Visible output power is shown as a function of wavelength for a single Argos OPO-SFG module at a pump power of 10 W. Tuning is limited only by the bandwidth of the optical coatings
FIGURE 4. Visible output power is shown as a function of wavelength for a single Argos OPO-SFG module at a pump power of 10 W. Tuning is limited only by the bandwidth of the optical coatings.
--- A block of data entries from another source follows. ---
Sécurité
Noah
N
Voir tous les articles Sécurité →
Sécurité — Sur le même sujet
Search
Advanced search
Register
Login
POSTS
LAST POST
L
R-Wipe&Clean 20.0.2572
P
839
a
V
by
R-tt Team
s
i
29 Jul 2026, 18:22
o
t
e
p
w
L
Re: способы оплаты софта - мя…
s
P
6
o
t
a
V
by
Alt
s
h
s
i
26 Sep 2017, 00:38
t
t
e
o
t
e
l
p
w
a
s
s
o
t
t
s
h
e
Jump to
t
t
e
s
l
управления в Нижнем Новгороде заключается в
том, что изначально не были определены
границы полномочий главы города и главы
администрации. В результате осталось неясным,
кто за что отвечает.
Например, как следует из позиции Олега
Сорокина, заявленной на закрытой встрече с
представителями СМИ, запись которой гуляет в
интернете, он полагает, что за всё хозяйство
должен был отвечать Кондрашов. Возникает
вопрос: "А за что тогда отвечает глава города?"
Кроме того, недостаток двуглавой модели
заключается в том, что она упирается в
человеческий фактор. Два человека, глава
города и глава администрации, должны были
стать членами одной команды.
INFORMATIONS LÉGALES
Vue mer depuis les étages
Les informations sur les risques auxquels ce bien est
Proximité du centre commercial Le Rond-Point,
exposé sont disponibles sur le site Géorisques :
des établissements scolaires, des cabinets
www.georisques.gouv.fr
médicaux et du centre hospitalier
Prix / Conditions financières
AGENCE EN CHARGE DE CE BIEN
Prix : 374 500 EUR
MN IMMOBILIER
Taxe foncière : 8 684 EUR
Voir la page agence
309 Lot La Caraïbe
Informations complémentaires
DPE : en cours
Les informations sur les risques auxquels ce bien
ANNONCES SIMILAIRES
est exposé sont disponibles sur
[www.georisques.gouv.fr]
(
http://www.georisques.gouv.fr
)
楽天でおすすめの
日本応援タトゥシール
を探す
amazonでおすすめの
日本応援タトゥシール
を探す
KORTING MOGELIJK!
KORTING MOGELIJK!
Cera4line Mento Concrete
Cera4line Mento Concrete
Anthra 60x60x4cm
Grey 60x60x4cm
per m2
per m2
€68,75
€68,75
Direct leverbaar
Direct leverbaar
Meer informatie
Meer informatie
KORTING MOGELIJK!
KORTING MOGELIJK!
Applications for tunable visible fiber lasers

While visible lasers are used for various applications including cinema projection, displays, materials processing, and biophotonics, many of these applications can be met using one of the many fixed-frequency approaches without the need for a highly precise wavelength. However, in scientific applications such as atom trapping, atomic clocks, sodium guide stars, and quantum optics, it is common that an exact wavelength with extremely narrow linewidth is required, which is not easily available from commercial fixed-frequency lasers. As such, high-power laser sources based on amplified single-frequency sources such as distributed-feedback (DFB) or distributed Bragg reflector (DBR) fiber lasers can enable new research capabilities.

At the University of Darmstadt (Darmstadt, Germany), professor Thomas Halfmann and his group have made use of tunable visible light from an Argos OPO (see Fig. 5) for applications in solid-state quantum optics. Using a wavelength of slightly below 606 nm, they coherently drive an optical memory in a praesodymium-doped yttrium-orthosilicate (Pr3+:Y2SiO5) crystal. Recently, the group used Pr3+:Y2SiO5 to "stop" light and store an image in the crystal, reaching ultralong storage times of up to one minute. Such optical data storage devices with ultralong storage times are a key component for future applications such as information processing in quantum computers and quantum cryptography.

An Argos visible OPO module is seen in use in the laboratory of Prof. Thomas Halfmann at the University of Darmstadt in Germany. The OPO is operated at a wavelength of 606 nm and is used in quantum-optics research
FIGURE 5. An Argos visible OPO module is seen in use in the laboratory of Prof. Thomas Halfmann at the University of Darmstadt in Germany. The OPO is operated at a wavelength of 606 nm and is used in quantum-optics research.

Until recently, the required narrowband radiation at 606 nm with sufficient output power to drive Pr3+:Y2SiO5 was only available from dye lasers or from sum-frequency generation of two phase-locked lasers. The OPO-SFG approach enables a simpler all-solid-state setup for laser-driven optical memory.

At Rice University (Houston, TX), professor Tom Killian's research looks into the properties of ultracold atoms. In 2009 and 2010, his group created the first strontium Bose-Einstein condensates (BECs) and quantum-degenerate Fermi gases. They are currently developing techniques to promote the ultracold strontium atoms to highly excited "Rydberg" states, which interact with each other with strong, long-range forces due to the large dipole moments possible in these states. Dipolar interactions are predicted to lead to exotic phenomena such as supersolidity and three-dimensional solitons.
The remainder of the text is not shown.